It's the fastest, and most energy efficient way to rig a conifer, or similar single stemmed tree....hands down.
Watch the other vid I put out previous to this. The economy of effort and time is very apparent. Just me and one other guy. The tree had to be rigged because of stuff underneath, no way around it. So, to rig the limbs conventional style Darrell (groundworker) has to lower each limb to the bottom of the tree, lay it out somewhere, then cut it up, and then make a couple journeys at least dragging the branches to the burn-pile....or could easily be a chipper on a different site. It becomes a 5-10 minute turn around per limb, if he's works hard....less time as we get into the small stuff past 100 ft. Meanwhile I'm redundant for long periods, waiting. That set-up needs 2 groundworker to realistically keep me busy. It'd be tedious, and I'd probably price my self out of the job with such a wasteful and time consuming strategy.

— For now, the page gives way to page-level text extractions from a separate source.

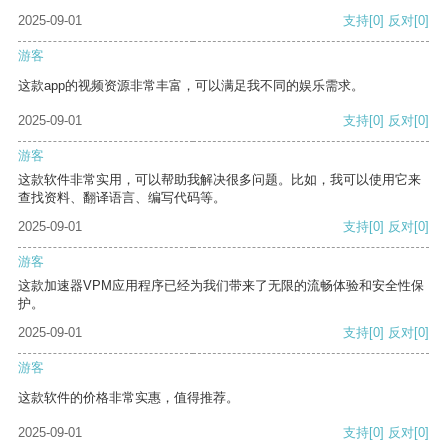
2025-09-01
支持
[0]
反对
[0]
游客
这款app的视频资源非常丰富，可以满足我不同的娱乐需求。
2025-09-01
支持
[0]
反对
[0]
游客
这款软件非常实用，可以帮助我解决很多问题。比如，我可以使用它来
查找资料、翻译语言、编写代码等。
2025-09-01
支持
[0]
反对
[0]
游客
这款加速器VPM应用程序已经为我们带来了无限的流畅体验和安全性保
护。
2025-09-01
支持
[0]
反对
[0]
游客
这款软件的价格非常实惠，值得推荐。
2025-09-01
支持
[0]
反对
[0]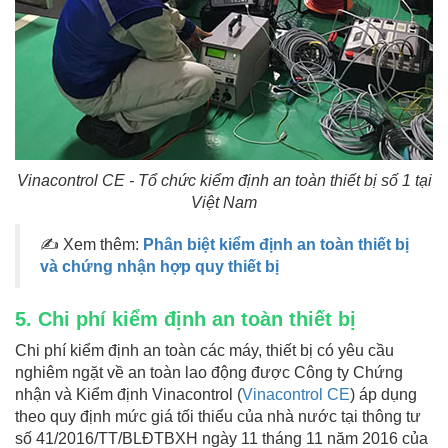
Vinacontrol CE - Tổ chức kiểm định an toàn thiết bị số 1 tại
Việt Nam
✍ Xem thêm:
Phân biệt kiểm định an toàn thiết bị
và chứng nhận hợp quy thiết bị
5. Chi phí kiểm định an toàn thiết bị
Chi phí kiểm định an toàn các máy, thiết bị có yêu cầu
nghiêm ngặt về an toàn lao động được Công ty Chứng
nhận và Kiểm định Vinacontrol (
Vinacontrol CE
) áp dụng
theo quy định mức giá tối thiểu của nhà nước tại thông tư
số 41/2016/TT/BLĐTBXH ngày 11 tháng 11 năm 2016 của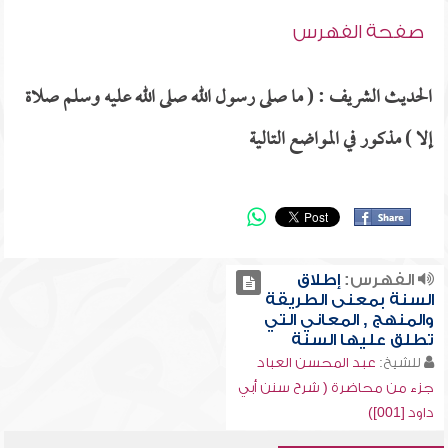
صفحة الفهرس
الحديث الشريف : ( ما صلى رسول الله صلى الله عليه وسلم صلاة
إلا ) مذكور في المواضع التالية
الفهرس:
إطلاق
السنة بمعنى الطريقة
والمنهج , المعاني التي
تطلق عليها السنة
للشيخ:
عبد المحسن العباد
جزء من محاضرة ( شرح سنن أبي
داود [001])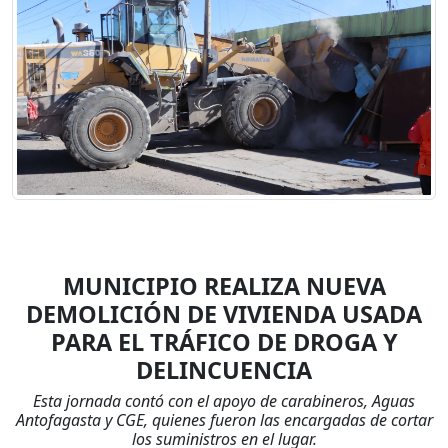
MUNICIPIO REALIZA NUEVA
DEMOLICIÓN DE VIVIENDA USADA
PARA EL TRÁFICO DE DROGA Y
DELINCUENCIA
Esta jornada contó con el apoyo de carabineros, Aguas
Antofagasta y CGE, quienes fueron las encargadas de cortar
los suministros en el lugar.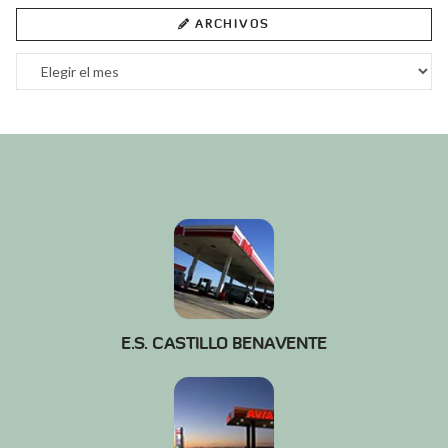
ARCHIVOS
Archivos
E.S. CASTILLO BENAVENTE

The zipline is probably one limb per minute on average, once we're set up. Darren doesn't waste any time or energy because the limbs are delivered right to him, over the targets, facing the right way. Large and small, it doesn't matter. No need for a 3rd guy. No sawing, no dragging, simple hardware.
Why would you want to spend time going from A to B to C, when you can skip B altogether, effortlessly ? Is that too boring, Paul ?
The logic is so obvious. Mystique doesn't come into it.
What I tried to convey in the video, is that there are measures you can take to make the job safer by a margin or two.
You should get on to that. By the looks of the fauna out there I'd bet it's a technique thatd lend itself well. It's gonna happen anyway. In your shoes I'd rather be the pioneer than not.
Adam, we usually tension by hand. Occasionally a 2:1, but not often.